Development of a topical bacteriophage gel targeting Cutibacterium acnes for acne prone skin and results of a phase 1 cosmetic randomized clinical trial

M Golembo; S Puttagunta; U Rappo; E Weinstock; R Engelstein; I Gahali-Sass; A Moses; E Kario; E Ben-Dor Cohen; J Nicenboim; H Ben David; K Sudakov; A Cohen; M Bassan; N B Zak

doi:10.1002/ski2.93

Development of a topical bacteriophage gel targeting Cutibacterium acnes for acne prone skin and results of a phase 1 cosmetic randomized clinical trial

Skin Health Dis. 2022 Jan 28;2(2):e93. doi: 10.1002/ski2.93. eCollection 2022 Jun.

Authors

M Golembo¹, S Puttagunta², U Rappo², E Weinstock¹, R Engelstein¹, I Gahali-Sass¹, A Moses¹, E Kario¹, E Ben-Dor Cohen¹, J Nicenboim¹, H Ben David¹, K Sudakov¹, A Cohen¹, M Bassan¹, N B Zak¹

Affiliations

¹ BiomX Ltd Ness Ziona Israel.
² BiomX Inc Branford Connecticut USA.

PMID: 35677920
PMCID: PMC9168013
DOI: 10.1002/ski2.93

Abstract

Background: Topical antibiotics are frequently used to treat acne vulgaris. Their prolonged use, often for longer durations than recommended, has led to antibiotic resistance in Cutibacterium acnes (C. acnes), a bacterium implicated in acne pathophysiology. Bacteriophage (phage), which specifically target C. acnes by a different mechanism of action and do not harm potentially beneficial bacteria, may offer an alternative approach for improvement of the appearance of acne prone skin.

Objectives: To identify and characterize C. acnes targeting phage, carry out a comprehensive preclinical safety evaluation of phages selected for further development and examine their safety, tolerability and ability to target facial C. acnes when applied topically in a cosmetic clinical study including participants with mild-to-moderate acne.

Methods: Phages were isolated by conventional microbiological methods also used to examine their breadth of host range on different C. acnes strains and specificity to this bacterial species. Safety assessment of three selected phages was carried out by complete genomic analysis to assure the absence of undesired sequences and by ex vivo models employed to evaluate the safety, irritability and potential systemic bioavailability of phage applied topically. A randomized, controlled clinical study assessed safety, tolerability and efficacy in targeting facial C. acnes.

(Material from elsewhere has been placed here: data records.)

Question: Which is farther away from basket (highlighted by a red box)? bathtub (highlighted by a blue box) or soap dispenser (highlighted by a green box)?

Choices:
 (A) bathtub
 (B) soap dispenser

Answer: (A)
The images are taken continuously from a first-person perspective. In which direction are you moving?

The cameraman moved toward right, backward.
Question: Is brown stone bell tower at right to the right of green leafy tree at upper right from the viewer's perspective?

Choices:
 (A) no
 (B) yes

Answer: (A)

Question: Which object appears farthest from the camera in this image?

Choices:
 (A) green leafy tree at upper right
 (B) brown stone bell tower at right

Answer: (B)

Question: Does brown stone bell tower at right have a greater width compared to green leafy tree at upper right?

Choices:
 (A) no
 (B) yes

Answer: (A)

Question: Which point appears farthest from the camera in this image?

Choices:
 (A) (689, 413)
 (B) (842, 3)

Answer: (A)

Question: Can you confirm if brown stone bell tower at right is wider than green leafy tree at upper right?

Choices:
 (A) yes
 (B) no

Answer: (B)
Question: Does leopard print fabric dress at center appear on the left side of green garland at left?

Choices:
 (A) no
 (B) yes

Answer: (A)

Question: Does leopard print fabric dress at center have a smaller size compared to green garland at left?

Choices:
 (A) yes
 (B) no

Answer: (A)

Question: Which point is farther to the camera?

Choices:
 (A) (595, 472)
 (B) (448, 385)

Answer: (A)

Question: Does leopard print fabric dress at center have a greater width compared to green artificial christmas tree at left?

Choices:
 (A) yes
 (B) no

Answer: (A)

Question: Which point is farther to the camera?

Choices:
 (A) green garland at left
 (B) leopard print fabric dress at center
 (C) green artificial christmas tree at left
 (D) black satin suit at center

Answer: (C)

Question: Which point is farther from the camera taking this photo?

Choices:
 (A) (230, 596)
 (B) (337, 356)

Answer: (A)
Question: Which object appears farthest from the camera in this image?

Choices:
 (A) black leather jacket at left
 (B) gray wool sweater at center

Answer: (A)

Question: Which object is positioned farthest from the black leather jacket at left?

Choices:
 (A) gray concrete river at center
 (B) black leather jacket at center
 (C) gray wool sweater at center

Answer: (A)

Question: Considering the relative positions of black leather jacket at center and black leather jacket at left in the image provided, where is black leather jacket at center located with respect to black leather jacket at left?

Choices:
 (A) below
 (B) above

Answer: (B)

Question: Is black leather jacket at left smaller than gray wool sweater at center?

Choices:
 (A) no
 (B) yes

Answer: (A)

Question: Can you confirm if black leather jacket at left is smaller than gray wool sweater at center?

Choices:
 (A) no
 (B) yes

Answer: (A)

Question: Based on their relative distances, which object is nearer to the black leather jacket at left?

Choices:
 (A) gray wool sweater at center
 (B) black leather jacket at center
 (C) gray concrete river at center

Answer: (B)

Results: Wide host range phages that also target antibiotic resistant C. acnes were identified. Their genomes were shown to be free of undesired genes. The three-phage cocktail, BX001, was not irritant to human skin or ocular tissues in ex vivo models and did not permeate through human epidermis. In a cosmetic clinical study, topically applied BX001 was safe and well tolerated and reduced the facial burden of C. acnes.

Conclusions: Combined in silico and ex vivo approaches successfully predicted the observed safety and efficacy of C. acnes targeting phage when these were topically administered in a well-controlled cosmetic clinical study.